## What you need to do
Give back the entries that follow exactly as written. Any picture gets left out.

## Records for this task
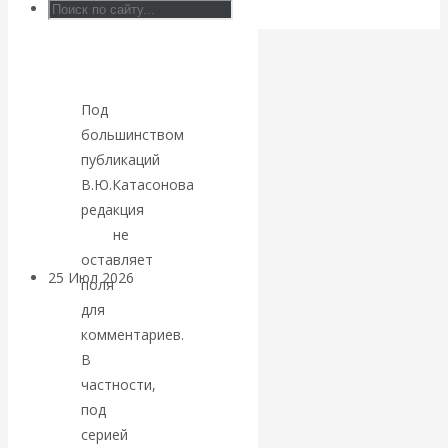
Валентин
КАтасонов.
Под
Может ли
большинством
Америка
публикаций
В.Ю.Катасонова
покинуть НАТО?
редакция
РНЛ
не
оставляет
25 Июл 2026
Комментарии,
поля
интервью и беседы
для
комментариев.
«Об этом
В
частности,
молчат»:
под
серией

## Solved problem
Валентин
КАтасонов.
Под
Может ли
большинством
Америка
публикаций
В.Ю.Катасонова
покинуть НАТО?
редакция
РНЛ
не
оставляет
25 Июл 2026
Комментарии,
поля
интервью и беседы
для
комментариев.
«Об этом
В
частности,
молчат»:
под
серией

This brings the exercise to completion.